The word phonograph ("sound writing") was produced from the Greek words ???? (phon?, "sound" or "voice") and ????? (graph?, "writing"). The similar related terms gramophone (from the Greek ?????? gramma "notice" and ???? ph?n? "tone") and graphophone have similar root meanings. The root base were already familiar from existing 19th-century words such as photograph ("light writing"), telegraph ("distant writing"), and phone ("distant sound"). The brand new term might have been inspired by the prevailing words phonographic and phonography, which referred to something of phonetic shorthand; in 1852 THE BRAND NEW York Times taken an advertising campaign for "Professor Webster's phonographic class", and in 1859 the brand new York State Teachers Connection tabled a action to "employ a phonographic recorder" to track record its meetings.

Arguably, any device used to record sound or reproduce recorded sound could be called a kind of "phonograph", however in common practice the word has come to suggest traditional systems of reasonable tracking, regarding audio-frequency modulations of your physical groove or track.

In the past due 19th and early 20th hundreds of years, "Phonograph", "Gramophone", "Graphophone", "Zonophone" and so on were still brand names specific to various producers of sometimes very different (i.e. cylinder and disc) machines; so extensive use was manufactured from the universal term "talking machine", especially in print. "Talking machine" had earlier been used to refer to complicated devices which produced a crude imitation of speech, by simulating the workings of the vocal cords, tongue, and lips - a potential way to obtain confusion both then and now.

In British British, "gramophone" may refer to any sound-reproducing machine using disk records, that have been popularized and launched in the united kingdom by the Gramophone Company. Originally, "gramophone" was a proprietary trademark of this company and any use of the name by competing makers of disc records was vigorously prosecuted in the courts, but in 1910 an English court decision decreed that this had turn into a generic term; it's been so used in the UK and most Commonwealth countries ever since. The term "phonograph" was usually restricted to machines which used cylinder records.

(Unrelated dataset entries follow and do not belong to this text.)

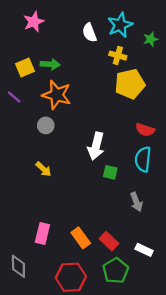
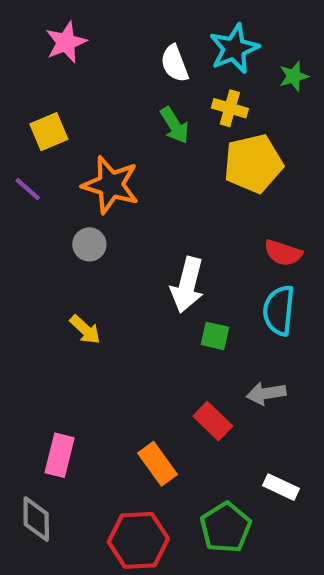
green arrow: (50, 64) -> (175, 125), moved, turned 54
gray arrow: (136, 202) -> (266, 393), turned 102
pink rectangle: (42, 234) -> (60, 455), moved
red rectangle: (109, 241) -> (213, 421), moved

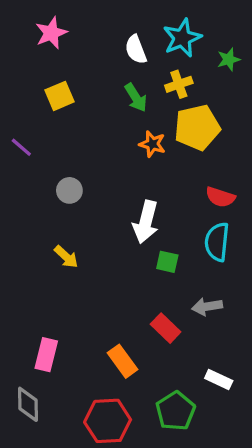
yellow cross: (230, 108) -> (179, 84), turned -35
yellow square: (49, 132) -> (59, 96), moved
orange star: (111, 185) -> (152, 144), moved, size x0.6

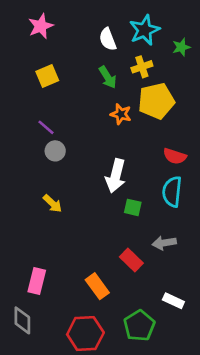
purple line: (21, 147) -> (46, 127), moved

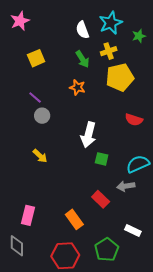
pink star: (41, 26) -> (20, 21), moved
orange star: (121, 114) -> (77, 87), moved
cyan semicircle: (172, 192) -> (138, 164), moved, turned 60

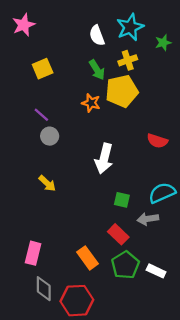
yellow pentagon: (120, 77) -> (122, 91), moved
green square: (102, 159) -> (122, 200), moved
gray diamond: (17, 246) -> (44, 289), moved
green pentagon: (107, 250) -> (125, 265), moved

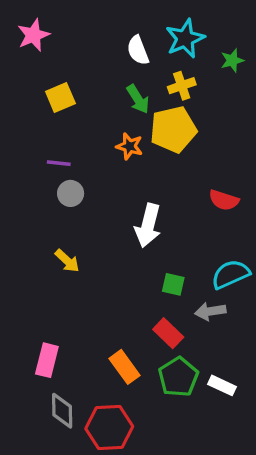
purple line: (41, 115) -> (59, 163), turned -35

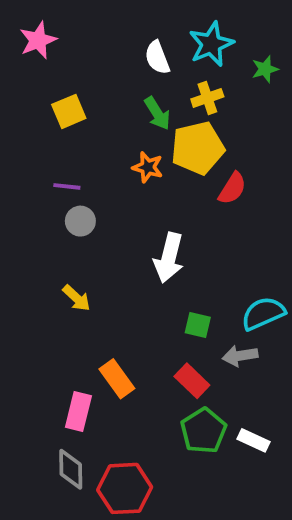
red semicircle: (224, 200) -> (232, 188), moved, turned -76
pink rectangle: (47, 360) -> (78, 412), moved
orange rectangle: (124, 367) -> (117, 379), moved

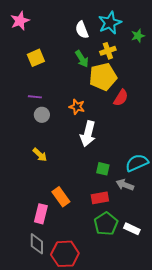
orange star: (148, 167) -> (77, 107), moved
gray arrow: (240, 356) -> (125, 185), turned 30
red rectangle: (192, 381) -> (100, 198), turned -54

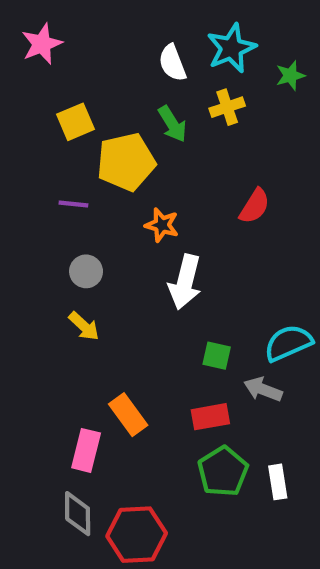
yellow pentagon: (103, 77) -> (126, 162), moved
gray circle: (42, 115) -> (86, 271), moved
white rectangle: (132, 229) -> (278, 482), turned 56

"Gramophone" generally described a wind-up machine. Following the benefits of the softer vinyl records, 33 1/3-rpm LPs (long-playing files) and 45-rpm "single" or two-song files, and EPs (extended-play recordings), the normal name became "record player" or "turntable". Often the home record player was part of a system that included a radio (radiogram) and, later, might play audiotape cassettes also. From about 1960, such something began to certainly be a "hi-fi" (high-fidelity, monophonic) or a "stereo" (most systems being stereophonic by the mid-1960s).

In Australian British, "record player" was the term; "turntable" was a more technical term; "gramophone" was limited to the old mechanised (i.e., wind-up) players; and "phonograph" was used as with British English.